Ransomware Attack on Reproductive Biology Associates, UF Health Central Florida and Georgia Hospital System

The fertility clinic Reproductive Biology Associates in Georgia has reported a ransomware attack in April that allowed attackers to exfiltrate files made up of the personal data and protected health information (PHI) of roughly 38,000 patients.

The attackers acquired access to a file server that contains embryology information on April 7, 2021, and used ransomware to encrypt data files on April 16, 2021. The records included the sensitive data of patients of Reproductive Biology Associates along with its affiliate My Egg Bank North America. The compromised PHI included complete names, addresses, Social Security numbers, lab test data, and data associated with the handling of human tissue.

The breach investigation ended on June 7, 2021. Although there is no formal confirmation of the ransom payment, Reproductive Biology Associates stated the attackers had all the stolen data deleted and all encrypted information was already restored.

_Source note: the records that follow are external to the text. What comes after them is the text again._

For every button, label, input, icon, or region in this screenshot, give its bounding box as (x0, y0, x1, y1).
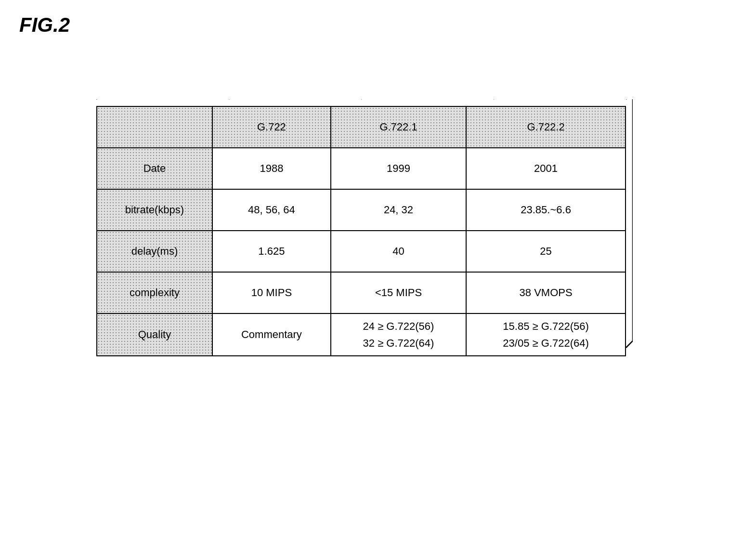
corner-cell (97, 106, 212, 148)
quality-g7222-line1: 15.85 ≥ G.722(56) (503, 320, 588, 332)
label-date: Date (97, 148, 212, 189)
quality-g7222: 15.85 ≥ G.722(56) 23/05 ≥ G.722(64) (466, 313, 626, 356)
row-date: Date 1988 1999 2001 (97, 148, 626, 189)
label-bitrate: bitrate(kbps) (97, 189, 212, 231)
complexity-g7222: 38 VMOPS (466, 272, 626, 313)
quality-g7221-line1: 24 ≥ G.722(56) (363, 320, 434, 332)
quality-g7221: 24 ≥ G.722(56) 32 ≥ G.722(64) (331, 313, 466, 356)
header-g722: G.722 (212, 106, 331, 148)
complexity-g722: 10 MIPS (212, 272, 331, 313)
svg-line-3 (626, 341, 633, 348)
bitrate-g7221: 24, 32 (331, 189, 466, 231)
row-complexity: complexity 10 MIPS <15 MIPS 38 VMOPS (97, 272, 626, 313)
header-row: G.722 G.722.1 G.722.2 (97, 106, 626, 148)
data-table: G.722 G.722.1 G.722.2 Date 1988 (96, 106, 626, 356)
date-g7221: 1999 (331, 148, 466, 189)
label-complexity: complexity (97, 272, 212, 313)
delay-g7221: 40 (331, 231, 466, 272)
quality-g7221-line2: 32 ≥ G.722(64) (363, 337, 434, 349)
figure-label: FIG.2 (19, 13, 70, 37)
header-g7222: G.722.2 (466, 106, 626, 148)
quality-g7222-line2: 23/05 ≥ G.722(64) (503, 337, 588, 349)
bitrate-g722: 48, 56, 64 (212, 189, 331, 231)
label-quality: Quality (97, 313, 212, 356)
delay-g722: 1.625 (212, 231, 331, 272)
row-quality: Quality Commentary 24 ≥ G.722(56) 32 ≥ G… (97, 313, 626, 356)
bitrate-g7222: 23.85.~6.6 (466, 189, 626, 231)
row-delay: delay(ms) 1.625 40 25 (97, 231, 626, 272)
complexity-g7221: <15 MIPS (331, 272, 466, 313)
header-g7221: G.722.1 (331, 106, 466, 148)
table-container: G.722 G.722.1 G.722.2 Date 1988 (96, 106, 626, 356)
date-g7222: 2001 (466, 148, 626, 189)
delay-g7222: 25 (466, 231, 626, 272)
date-g722: 1988 (212, 148, 331, 189)
row-bitrate: bitrate(kbps) 48, 56, 64 24, 32 23.85.~6… (97, 189, 626, 231)
quality-g722: Commentary (212, 313, 331, 356)
label-delay: delay(ms) (97, 231, 212, 272)
table-3d-wrapper: G.722 G.722.1 G.722.2 Date 1988 (96, 106, 626, 356)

Reproductive Biology Associates is continually monitoring the web and dark websites for evidence of misuse of the stolen information. Impacted persons received offers of free credit monitoring and identity theft protection services. A third-party cybersecurity company also helped enhance the security of its systems to avoid other attacks.

UF Health Ransomware Attack Affects Patient Care

UF Health Central Florida experienced a ransomware attack on May 31, 2021 that impacted Leesburg Hospital and The Villages Regional Hospital. After the attack, the healthcare provider enforced emergency downtime procedures and continued to provide care to patients, though staff members used pen and paper to record patient information.

After more than 2 weeks since the attack occurred, the hospitals still implement EHR downtime procedures as UF Health works on restoring its systems and impacted information. Now, the attack is negatively impacting patient care.

As per the latest report on WESH 2 News, staff at the impacted hospitals mentioned they still cannot access the EHR, cannot get medication details, and cannot confirm whether patients have certain allergies. Employees are likewise encountering delays obtaining laboratory reports. Employees at the hospital talked to reporters and mentioned a number of patients were getting one medication if a different one was requested, and medicines that are due are not available. One employee expressed concern that something might happen in case they administer a medication that was believed to be ordered but wasn’t.

It is presently uncertain if UF Health expects to give the ransom payment and if patient data was stolen. A UF Health spokesperson cannot confirm the date when systems will be re-established.

Georgia Hospital System Encounters Ransomware Attack

St. Joseph’s/Candler (SJ/C) hospital system based in Savannah, GA reported a ransomware attack on June 17, 2021. The attack blocked access to computer systems and so the hospital implemented emergency protocols. Staff is currently using pen and paper to log patient information.

The attack was discovered immediately and action was undertaken to isolate systems to restrict the problems caused; nevertheless, it is still premature to say which patient information, if any, was impacted and if the attackers acquired patient information before the ransomware encrypted files.

SJ/C stated that it is continuing patient care operations using set-up backup procedures and other downtime measures. The hospital doctors, nurses and personnel are prepared to deliver care during these types of circumstances and are dedicated to doing everything possible to offset disruption and offer continuous patient care.